The problem:
Each line that has the string "Eyebrow" must be copied from the records below.

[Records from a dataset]
╔══

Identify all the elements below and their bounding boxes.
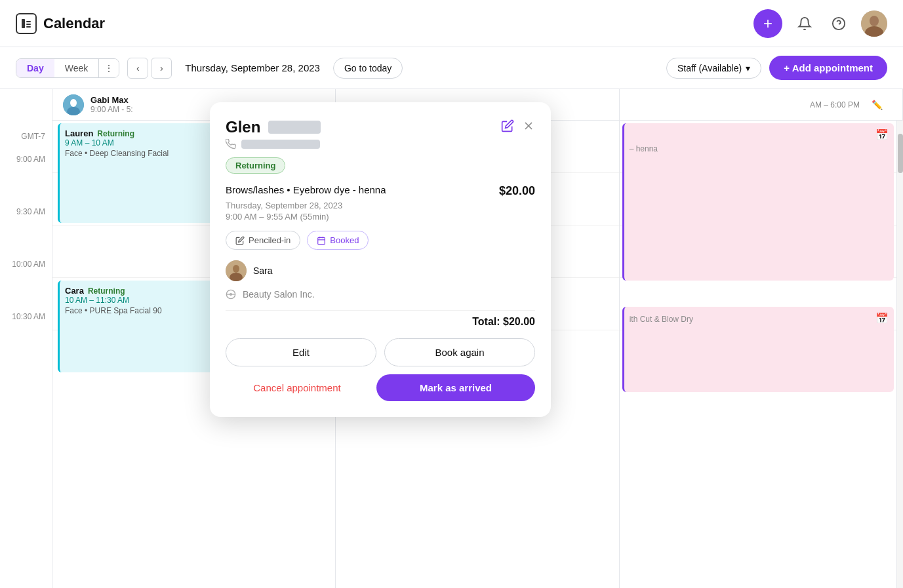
nav-arrows: ‹ ›: [127, 58, 172, 79]
app-title: Calendar: [43, 15, 105, 32]
calendar-icon-col3-2: 📅: [875, 312, 889, 324]
calendar-icon-col3: 📅: [875, 128, 889, 141]
grid-col-3: 📅 – henna 📅 ith Cut & Blow Dry: [620, 121, 903, 588]
appointment-henna-col3[interactable]: 📅 – henna: [622, 123, 894, 281]
apt-name-lauren: Lauren: [65, 128, 93, 138]
booked-tag[interactable]: Booked: [307, 231, 369, 250]
calendar-toolbar: Day Week ⋮ ‹ › Thursday, September 28, 2…: [0, 47, 903, 89]
edit-button[interactable]: Edit: [226, 338, 376, 366]
staff-filter-dropdown[interactable]: Staff (Available) ▾: [666, 58, 761, 79]
svg-rect-3: [26, 26, 31, 28]
tab-day[interactable]: Day: [16, 59, 54, 77]
time-1030: 10:30 AM: [0, 309, 52, 362]
svg-rect-2: [26, 24, 31, 25]
apt-henna-label: – henna: [630, 144, 889, 153]
scrollbar-thumb[interactable]: [898, 134, 903, 173]
apt-returning-cara: Returning: [88, 286, 125, 296]
staff-time-1: 9:00 AM - 5:: [90, 105, 133, 114]
current-date: Thursday, September 28, 2023: [180, 62, 325, 73]
time-column: GMT-7 9:00 AM 9:30 AM 10:00 AM 10:30 AM: [0, 89, 52, 588]
sidebar-toggle-icon[interactable]: [16, 13, 37, 34]
client-first-name: Glen: [226, 118, 260, 136]
popup-footer-buttons: Cancel appointment Mark as arrived: [226, 374, 535, 401]
quick-add-button[interactable]: +: [753, 9, 782, 38]
app-header: Calendar +: [0, 0, 903, 47]
svg-point-19: [233, 265, 239, 273]
staff-dropdown-label: Staff (Available): [677, 63, 742, 73]
client-last-name-blurred: [268, 121, 321, 134]
popup-staff-avatar: [226, 260, 247, 281]
service-row: Brows/lashes • Eyebrow dye - henna $20.0…: [226, 184, 535, 198]
view-more-button[interactable]: ⋮: [98, 59, 119, 77]
app-logo: Calendar: [16, 13, 105, 34]
returning-status-badge: Returning: [226, 157, 285, 174]
staff-info-1: Gabi Max 9:00 AM - 5:: [90, 95, 133, 114]
booked-label: Booked: [330, 235, 359, 245]
service-time-range: 9:00 AM – 9:55 AM (55min): [226, 212, 535, 222]
penciled-in-label: Penciled-in: [249, 235, 291, 245]
scrollbar-track[interactable]: [896, 121, 903, 588]
popup-header: Glen: [226, 118, 535, 136]
apt-name-cara: Cara: [65, 286, 84, 296]
penciled-in-tag[interactable]: Penciled-in: [226, 231, 300, 250]
notifications-button[interactable]: [793, 12, 816, 35]
apt-blowdry-label: ith Cut & Blow Dry: [630, 315, 889, 324]
svg-rect-1: [26, 21, 31, 22]
svg-point-7: [870, 16, 879, 26]
header-right: +: [753, 9, 887, 38]
popup-location: Beauty Salon Inc.: [226, 289, 535, 300]
cancel-appointment-button[interactable]: Cancel appointment: [226, 374, 369, 401]
gmt-label: GMT-7: [0, 121, 52, 152]
header-left: Calendar: [16, 13, 105, 34]
close-icon-button[interactable]: [522, 119, 535, 136]
svg-point-10: [70, 99, 77, 107]
service-date: Thursday, September 28, 2023: [226, 201, 535, 210]
popup-client-name: Glen: [226, 118, 321, 136]
popup-total: Total: $20.00: [226, 310, 535, 328]
appointment-popup: Glen Returning: [210, 102, 551, 417]
staff-avatar-1: [63, 94, 84, 115]
phone-number-blurred: [241, 140, 320, 149]
add-appointment-button[interactable]: + Add appointment: [769, 56, 887, 80]
book-again-button[interactable]: Book again: [384, 338, 535, 366]
help-button[interactable]: [827, 12, 851, 35]
service-name: Brows/lashes • Eyebrow dye - henna: [226, 184, 386, 195]
location-name: Beauty Salon Inc.: [243, 289, 315, 300]
user-avatar[interactable]: [861, 10, 887, 37]
popup-main-buttons: Edit Book again: [226, 338, 535, 366]
time-900: 9:00 AM: [0, 152, 52, 205]
tab-week[interactable]: Week: [54, 59, 99, 77]
popup-staff-row: Sara: [226, 260, 535, 281]
calendar-area: GMT-7 9:00 AM 9:30 AM 10:00 AM 10:30 AM …: [0, 89, 903, 588]
view-tabs: Day Week ⋮: [16, 58, 119, 78]
staff-name-1: Gabi Max: [90, 95, 133, 105]
popup-phone: [226, 139, 535, 149]
popup-staff-name: Sara: [253, 265, 273, 276]
edit-icon-staff[interactable]: ✏️: [872, 100, 883, 110]
svg-rect-0: [22, 19, 25, 28]
nav-prev-button[interactable]: ‹: [127, 58, 148, 79]
service-price: $20.00: [499, 184, 535, 198]
nav-next-button[interactable]: ›: [151, 58, 172, 79]
popup-action-buttons: [501, 119, 535, 136]
mark-arrived-button[interactable]: Mark as arrived: [376, 374, 535, 401]
apt-returning-lauren: Returning: [97, 129, 134, 138]
edit-icon-button[interactable]: [501, 119, 514, 136]
time-1000: 10:00 AM: [0, 257, 52, 309]
chevron-down-icon: ▾: [746, 63, 750, 73]
staff-time-3: AM – 6:00 PM: [810, 100, 860, 109]
appointment-blowdry-col3[interactable]: 📅 ith Cut & Blow Dry: [622, 307, 894, 392]
staff-area: Gabi Max 9:00 AM - 5: AM – 6:00 PM ✏️: [52, 89, 903, 588]
go-to-today-button[interactable]: Go to today: [333, 58, 403, 79]
staff-header-3: AM – 6:00 PM ✏️: [620, 89, 903, 120]
status-tags: Penciled-in Booked: [226, 231, 535, 250]
svg-rect-14: [318, 237, 325, 245]
time-930: 9:30 AM: [0, 205, 52, 257]
svg-point-20: [230, 273, 243, 281]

╚══

Task answer:
service-row: Brows/lashes • Eyebrow dye - henna $20.0…: [226, 184, 535, 198]
service-name: Brows/lashes • Eyebrow dye - henna: [226, 184, 386, 195]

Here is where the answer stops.